Loans are deemed to be impaired when, based on current information and events, it is probable that the Company will not be able
to collect all amounts due (principal and interest payments), according to the contractual terms of the loan agreement. Loans to
borrowers who are experiencing financial difficulties and whose loans were modified with concessions are classified as troubled
debt restructurings and measured for impairment. Loans to borrowers that have filed Chapter 7 bankruptcy, but continue to
perform as agreed are classified as troubled debt restructurings and measured for impairment.
Long-Lived Assets
Premises and equipment is stated at cost less accumulated depreciation, computed on the straight-line method over the estimated
useful lives for each type of asset with premises being depreciated over a range of 10 to 40 years, and equipment being
depreciated over a range of 3 to 10 years. Additions, renovations and leasehold improvements to premises are capitalized and
depreciated over the lesser of the useful life or the remaining lease term. Repairs and maintenance are charged to noninterest
expense as incurred.
Long-lived assets are evaluated for impairment if circumstances suggest that their carrying value may not be recoverable, by
comparing the carrying value to estimated undiscounted cash flows. If the asset is deemed impaired, an impairment charge is
recorded equal to the carrying value less the fair value.

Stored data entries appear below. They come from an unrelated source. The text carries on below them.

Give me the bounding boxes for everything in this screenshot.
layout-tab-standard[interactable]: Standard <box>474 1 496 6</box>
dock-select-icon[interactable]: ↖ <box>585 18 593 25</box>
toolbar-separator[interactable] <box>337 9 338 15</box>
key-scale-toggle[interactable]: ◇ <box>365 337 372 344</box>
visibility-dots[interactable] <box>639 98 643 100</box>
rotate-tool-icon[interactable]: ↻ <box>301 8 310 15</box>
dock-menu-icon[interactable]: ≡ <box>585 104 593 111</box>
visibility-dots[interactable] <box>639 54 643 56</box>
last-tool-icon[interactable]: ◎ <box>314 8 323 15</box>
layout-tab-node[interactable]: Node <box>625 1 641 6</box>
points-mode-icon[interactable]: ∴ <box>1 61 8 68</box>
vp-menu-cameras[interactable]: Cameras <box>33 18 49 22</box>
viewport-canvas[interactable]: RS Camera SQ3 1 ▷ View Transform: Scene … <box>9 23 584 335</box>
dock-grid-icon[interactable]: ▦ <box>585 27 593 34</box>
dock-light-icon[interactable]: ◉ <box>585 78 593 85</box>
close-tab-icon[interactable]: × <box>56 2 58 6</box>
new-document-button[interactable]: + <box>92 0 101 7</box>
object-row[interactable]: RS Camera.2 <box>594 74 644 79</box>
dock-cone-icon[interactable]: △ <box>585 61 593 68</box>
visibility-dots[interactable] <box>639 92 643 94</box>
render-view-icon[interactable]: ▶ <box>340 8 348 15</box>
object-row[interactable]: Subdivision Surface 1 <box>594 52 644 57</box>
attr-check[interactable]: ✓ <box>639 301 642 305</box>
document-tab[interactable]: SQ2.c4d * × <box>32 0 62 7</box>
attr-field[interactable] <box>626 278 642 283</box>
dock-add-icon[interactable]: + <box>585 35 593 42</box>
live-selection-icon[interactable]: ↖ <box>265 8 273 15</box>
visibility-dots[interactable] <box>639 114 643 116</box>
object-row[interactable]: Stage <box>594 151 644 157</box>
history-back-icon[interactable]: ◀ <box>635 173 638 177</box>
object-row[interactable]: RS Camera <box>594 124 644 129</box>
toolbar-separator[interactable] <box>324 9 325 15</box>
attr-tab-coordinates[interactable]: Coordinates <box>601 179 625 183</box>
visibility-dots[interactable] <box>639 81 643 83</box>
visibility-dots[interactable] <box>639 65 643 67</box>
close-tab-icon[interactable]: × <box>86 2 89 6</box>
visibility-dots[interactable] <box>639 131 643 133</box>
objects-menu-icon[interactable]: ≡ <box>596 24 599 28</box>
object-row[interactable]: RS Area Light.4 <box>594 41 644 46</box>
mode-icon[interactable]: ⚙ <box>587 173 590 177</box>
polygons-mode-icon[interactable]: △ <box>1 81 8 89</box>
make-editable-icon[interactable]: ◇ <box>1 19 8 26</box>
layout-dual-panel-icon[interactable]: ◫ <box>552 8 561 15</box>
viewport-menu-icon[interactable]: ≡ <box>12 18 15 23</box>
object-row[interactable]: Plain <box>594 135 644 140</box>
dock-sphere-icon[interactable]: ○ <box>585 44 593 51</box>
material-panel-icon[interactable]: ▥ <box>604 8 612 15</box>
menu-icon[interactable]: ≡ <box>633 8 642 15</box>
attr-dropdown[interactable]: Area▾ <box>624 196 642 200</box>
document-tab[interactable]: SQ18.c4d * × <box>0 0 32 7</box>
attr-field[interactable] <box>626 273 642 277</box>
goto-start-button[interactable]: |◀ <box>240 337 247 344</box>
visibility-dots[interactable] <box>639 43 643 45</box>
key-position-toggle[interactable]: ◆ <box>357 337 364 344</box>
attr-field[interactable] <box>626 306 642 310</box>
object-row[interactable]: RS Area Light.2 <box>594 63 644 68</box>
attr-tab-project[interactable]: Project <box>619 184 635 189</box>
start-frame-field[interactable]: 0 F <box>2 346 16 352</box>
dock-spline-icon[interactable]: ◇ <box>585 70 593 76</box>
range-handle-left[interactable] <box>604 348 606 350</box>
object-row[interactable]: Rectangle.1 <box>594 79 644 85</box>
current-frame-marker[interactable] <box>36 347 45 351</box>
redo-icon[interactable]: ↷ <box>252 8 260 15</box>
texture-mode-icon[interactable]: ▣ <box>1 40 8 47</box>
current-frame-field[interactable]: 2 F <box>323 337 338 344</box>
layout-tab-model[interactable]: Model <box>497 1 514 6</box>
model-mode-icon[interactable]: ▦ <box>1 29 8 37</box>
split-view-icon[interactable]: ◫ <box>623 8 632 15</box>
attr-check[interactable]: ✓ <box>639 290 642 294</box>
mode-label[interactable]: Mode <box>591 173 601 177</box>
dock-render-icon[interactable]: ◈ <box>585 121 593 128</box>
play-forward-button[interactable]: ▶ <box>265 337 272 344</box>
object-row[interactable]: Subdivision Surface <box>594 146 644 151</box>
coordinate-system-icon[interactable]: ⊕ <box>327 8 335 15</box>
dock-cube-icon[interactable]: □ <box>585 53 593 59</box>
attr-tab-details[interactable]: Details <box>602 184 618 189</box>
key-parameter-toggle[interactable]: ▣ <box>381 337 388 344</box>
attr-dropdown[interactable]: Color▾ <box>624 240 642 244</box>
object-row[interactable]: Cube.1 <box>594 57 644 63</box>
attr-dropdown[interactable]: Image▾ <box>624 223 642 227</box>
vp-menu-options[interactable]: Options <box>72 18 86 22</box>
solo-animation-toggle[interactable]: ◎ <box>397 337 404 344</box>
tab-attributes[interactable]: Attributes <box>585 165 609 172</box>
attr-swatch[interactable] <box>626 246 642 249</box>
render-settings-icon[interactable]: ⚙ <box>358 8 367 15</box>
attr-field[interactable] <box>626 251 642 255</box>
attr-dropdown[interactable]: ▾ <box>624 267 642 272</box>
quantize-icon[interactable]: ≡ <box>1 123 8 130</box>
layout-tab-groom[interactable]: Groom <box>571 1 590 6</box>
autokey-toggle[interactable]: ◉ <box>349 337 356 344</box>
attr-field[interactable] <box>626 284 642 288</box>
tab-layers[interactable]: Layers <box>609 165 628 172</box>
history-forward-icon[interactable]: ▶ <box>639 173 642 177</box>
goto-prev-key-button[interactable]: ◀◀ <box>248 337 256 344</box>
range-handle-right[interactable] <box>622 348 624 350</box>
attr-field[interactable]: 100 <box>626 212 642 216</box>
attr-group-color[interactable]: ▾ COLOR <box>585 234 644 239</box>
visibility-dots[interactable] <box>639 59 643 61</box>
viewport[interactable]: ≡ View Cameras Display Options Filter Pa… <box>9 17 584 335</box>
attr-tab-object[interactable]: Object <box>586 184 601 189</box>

Bank Owned Life Insurance (BOLI)
The Company, through its subsidiary bank, has purchased life insurance policies on certain key officers. Bank owned life
insurance is recorded at the amount that can be realized under the insurance contract at the balance sheet date, which is the cash
surrender value adjusted for other charges or other amounts due that are probable at settlement.
Goodwill
Goodwill represents the excess of the cost of businesses acquired over the fair value of the net assets acquired. In accordance
with FASB ASC Topic 350, the Company determined it has one goodwill reporting unit. Goodwill is tested for impairment
annually during the fourth quarter or on an interim basis if an event occurs or circumstances change that would more likely than
not reduce the fair value of the reporting unit below its carrying value. See Note 5 – Goodwill for additional information.
Other Real Estate Owned
Assets acquired through, or in lieu of, loan foreclosure are held for sale and are initially recorded at the lower of cost or fair value
less estimated selling costs, establishing a new cost basis. Subsequent to foreclosure, valuations are periodically performed by
management and the assets are carried at the lower of carrying amount or fair value less cost to sell. The valuation of foreclosed
assets is subjective in nature and may be adjusted in the future because of changes in economic conditions. Revenue and
expenses from operations and changes in value are included in noninterest expense.
Loss Contingencies
Loss contingencies, including claims and legal actions arising in the ordinary course of business are recorded as liabilities when
the likelihood of loss is probable and an amount or range of loss can be reasonably estimated.
71
Income Taxes
Income tax expense is the total of the current year income tax due or refundable and the change in deferred tax assets and
liabilities (excluding deferred tax assets and liabilities related to business combinations or components of other comprehensive
income). Deferred tax assets and liabilities are the expected future tax amounts for the temporary differences between carrying
amounts and tax bases of assets and liabilities, computed using enacted tax rates. A valuation allowance, if needed, reduces
deferred tax assets to the expected amount most likely to be realized. Realization of deferred tax assets is dependent upon the
generation of a sufficient level of future taxable income and recoverable taxes paid in prior years. The income tax effects related
to settlements of share-based payment awards are reported in earnings as an increase or decrease in income tax expense. Prior to
2017, income tax benefits at settlement of an award were reported as an increase or decrease to additional paid-in capital to the
extent that those benefits were greater than (or less than) the income tax benefits recognized in earnings during the award’s
vesting period.
On December 22, 2017, H.R.1, commonly known as the Tax Cuts and Jobs Act (the “Tax Act”), was signed into law. Among
other things, the Tax Act reduced the Company's corporate federal tax rate from 35% to 21% effective January 1, 2018. As a
result, the Company was required to re-measure as of December 31, 2017, through income tax expense, its deferred tax assets and
liabilities using the enacted rate at which they are expected to be recovered or settled. Further discussion is provided in Note 10 –
Income Taxes.
The Company files a consolidated federal income tax return and each subsidiary files a separate state income tax return.
Earnings Per Common Share
Basic earnings per common share is based on net income divided by the weighted-average number of common shares outstanding
during the period excluding non-vested stock. Diluted earnings per common share include the dilutive effect of stock options and
non-vested stock awards granted using the treasury stock method. A reconciliation of the weighted-average shares used in
calculating basic earnings per common share and the weighted average common shares used in calculating diluted earnings per
common share for the reported periods is provided in Note 13 — Earnings Per Share.
Comprehensive Income
Comprehensive income includes all changes in shareowners’ equity during a period, except those resulting from transactions with
shareowners. Besides net income, other components of the Company’s comprehensive income include the after tax effect of
changes in the net unrealized gain/loss on securities available for sale and changes in the funded status of defined benefit and
supplemental executive retirement plans. Comprehensive income is reported in the accompanying Consolidated Statements of
Comprehensive Income and Changes in Shareowners’ Equity.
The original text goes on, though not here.